At 16 years of age, Kayden Little, who is a junior enrolled in the cyber school operated by Tatum’s public schools, driving to Lubbock and Las Vegas pulling a loaded stock trailer are almost routine.

His father, Buddy Little, is the superintendent of schools in Tatum and also serves as the elementary school principal.

“I certainly couldn’t take time off to drive him to the rodeos,” the elder Little said.

By 11 a.m. Monday, Kayden, who gets up between 4:30 and 5 a.m., each day in the summer and slightly later during the school year, had wrangled his horses into his stock trailer and was ready to start the drive to Lubbock. He was wearing jeans, boots, a plaid cotton western style shirt, a wide-brimmed cowboy hat and a belt secured by a big silver and gold buckle that read, “World Junior Champion Team Roper.”

Kayden earned the buckle at the World Junior Team Roping Championships on Nov. 26 in Ardmore, Oklahoma. Engraved on the buckle is the word “heeler,” which identifies his specialty in the team event.

In addition to the buckle, Kayden won a hand tooled saddle, which he brought out of his house to display.

“I won’t be using this as a riding saddle,” he said as he held it. “This will probably just be for display.”

Kayden explained that team roping involves two riders, a header and a heeler. Kayden’s partner at the Junior World Championships was Kreece Thompson of Munday, Texas, located between Lubbock and Wichita Falls.

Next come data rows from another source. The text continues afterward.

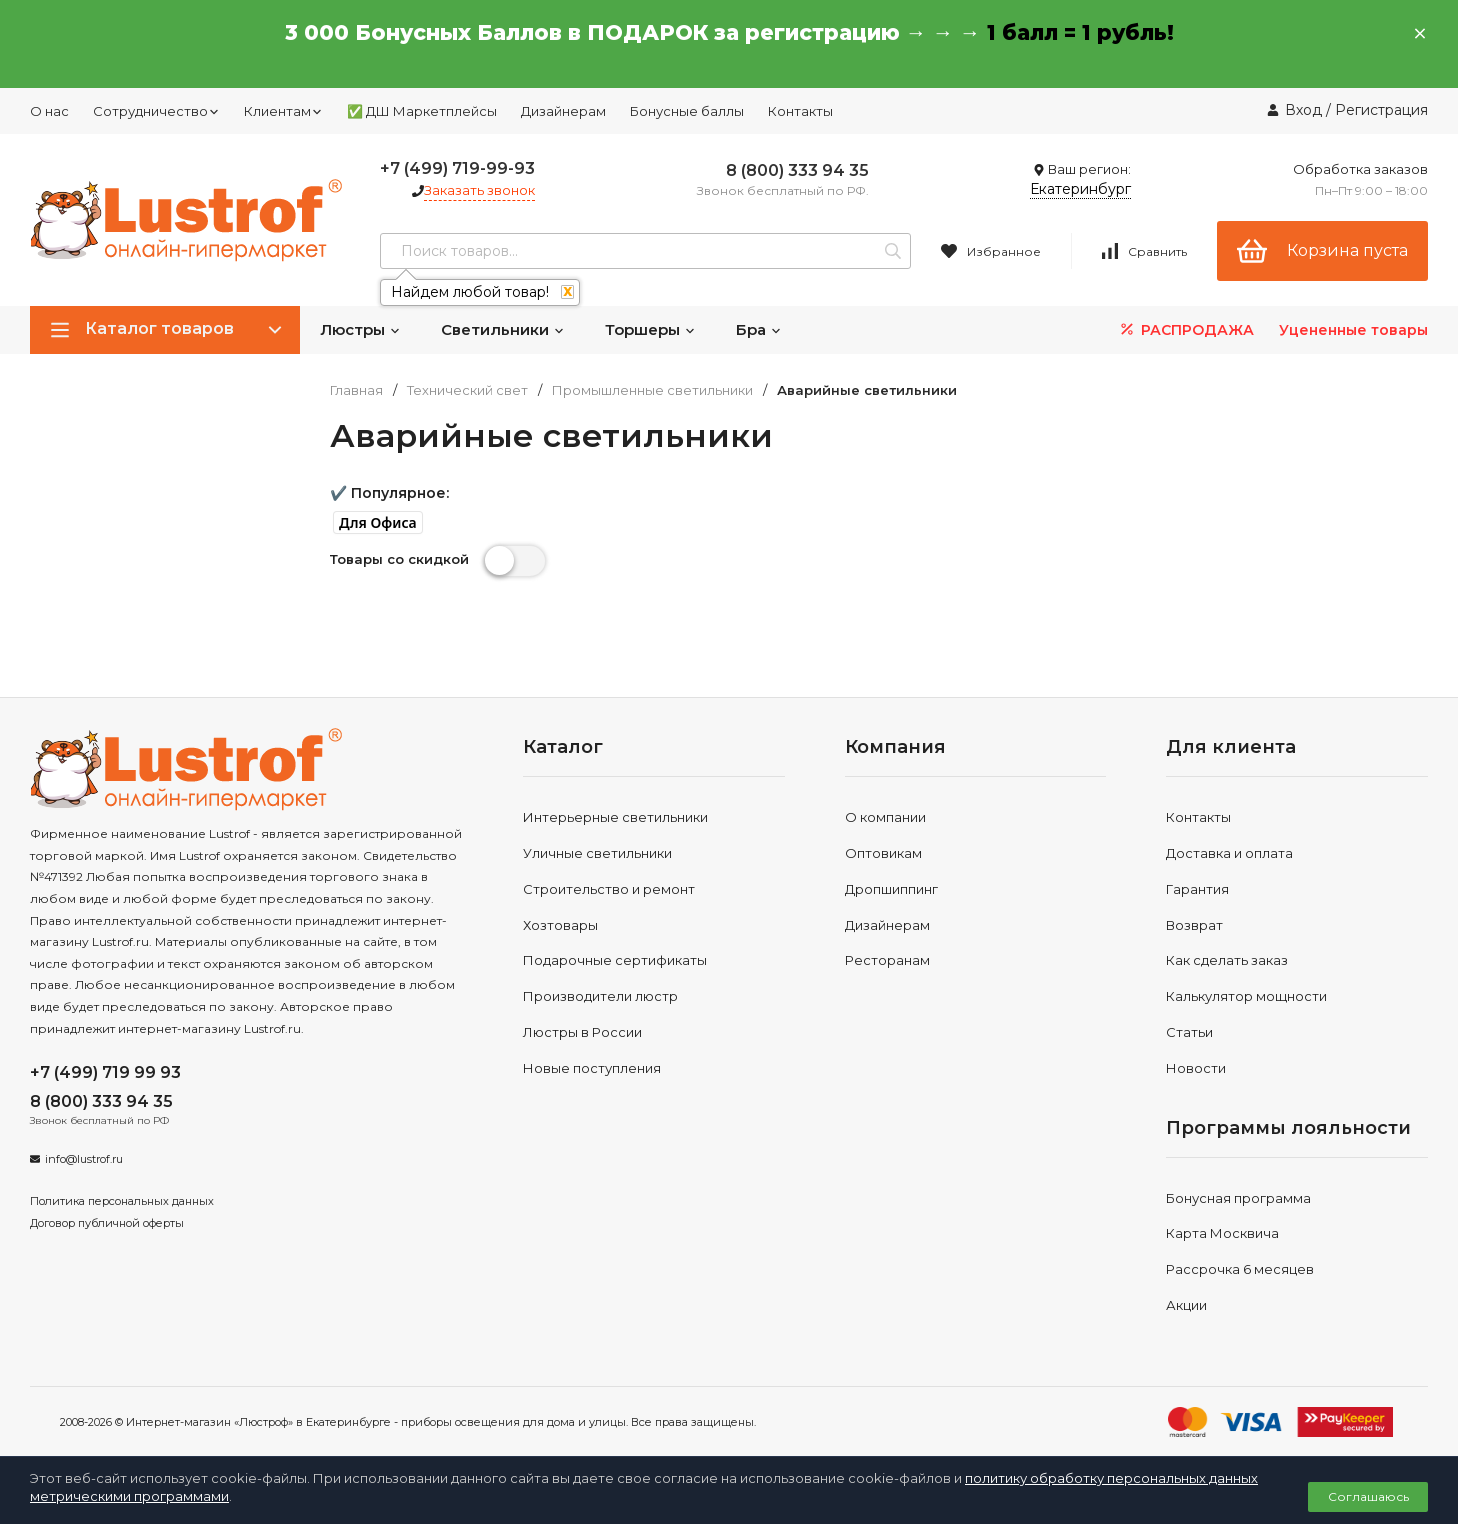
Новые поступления (592, 1068)
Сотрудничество (156, 111)
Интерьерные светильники (615, 817)
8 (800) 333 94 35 (797, 170)
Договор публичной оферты (107, 1223)
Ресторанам (887, 960)
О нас (49, 111)
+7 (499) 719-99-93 (457, 168)
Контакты (800, 111)
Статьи (1189, 1032)
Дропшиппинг (891, 889)
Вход (1303, 110)
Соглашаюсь (1368, 1496)
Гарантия (1197, 889)
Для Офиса (378, 523)
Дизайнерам (563, 111)
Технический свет (467, 390)
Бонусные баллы (687, 111)
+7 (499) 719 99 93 (105, 1072)
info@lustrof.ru (84, 1159)
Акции (1186, 1305)
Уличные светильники (597, 853)
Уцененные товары (1353, 330)
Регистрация (1381, 110)
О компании (885, 817)
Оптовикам (883, 853)
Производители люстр (600, 996)
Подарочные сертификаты (615, 960)
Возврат (1194, 925)
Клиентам (283, 111)
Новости (1196, 1068)
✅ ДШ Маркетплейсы (422, 111)
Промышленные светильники (652, 390)
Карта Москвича (1222, 1233)
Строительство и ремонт (609, 889)
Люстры (360, 329)
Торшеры (650, 329)
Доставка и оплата (1229, 853)
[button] (378, 523)
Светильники (503, 329)
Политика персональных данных (122, 1201)
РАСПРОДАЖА (1185, 329)
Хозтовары (560, 925)
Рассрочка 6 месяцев (1240, 1269)
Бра (759, 329)
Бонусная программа (1238, 1198)
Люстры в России (582, 1032)
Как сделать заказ (1227, 960)
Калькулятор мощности (1246, 996)
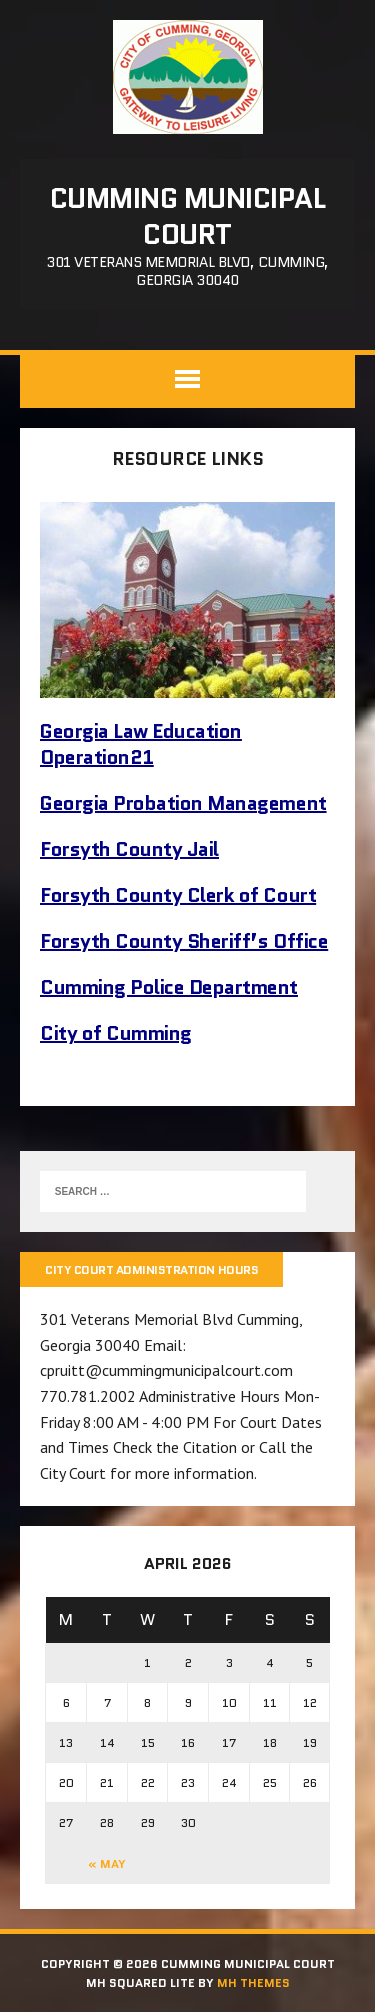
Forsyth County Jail (129, 849)
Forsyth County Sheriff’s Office (184, 941)
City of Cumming (116, 1033)
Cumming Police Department (169, 987)
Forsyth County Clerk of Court (178, 895)
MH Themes (253, 1982)
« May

“Both of them are ropers. One puts the rope around the horns of the steer (the header) and the other puts the rope around the back legs,” Kayden said. “I’m the one who ropes the back legs. That’s what the heeler does.”

The header is the person who ropes the front of the steer, usually around the horns, although it is also legal for the rope to go around the neck or around one horn and the nose resulting in what is called a “half head.”

Once the steer is caught by one of the three legal head catches, the header must “dally” (wrap the rope around a specially covered saddle horn) and use his horse to turn the steer to the left. The heeler then ropes the steer by its hind feet after the header has turned the steer.

Working together, the header and the heeler stretch the steer out so that it is immobilized. Then the the tension on the ropes is loosened and the steer gets up and trots away.

Kayden has been been roping since he was about six years old.

“My dad started me roping a dummy when I was about six,” he said. “And I just went on from there. People all around helped me learn more and I started competing when I was about 12.”

Buddy Little said he doesn’t know exactly how much Kayden has earned as a team roping professional, “but I would guess it’s about $100,000 in the last three or four years. But expenses are heavy. The trailer, the pickup, travel expenses, equipment all have to paid for out of that. There are lots of expenses involved with horses.”

Kayden’s interest in horses involves more than riding them in rodeo events. He also breaks and trains horses.

“That’s what I want to do,” he said. “I don’t know yet where I want to go to college. There are several in east Texas that have rodeo teams, but when I graduate, I know I want to train horses.”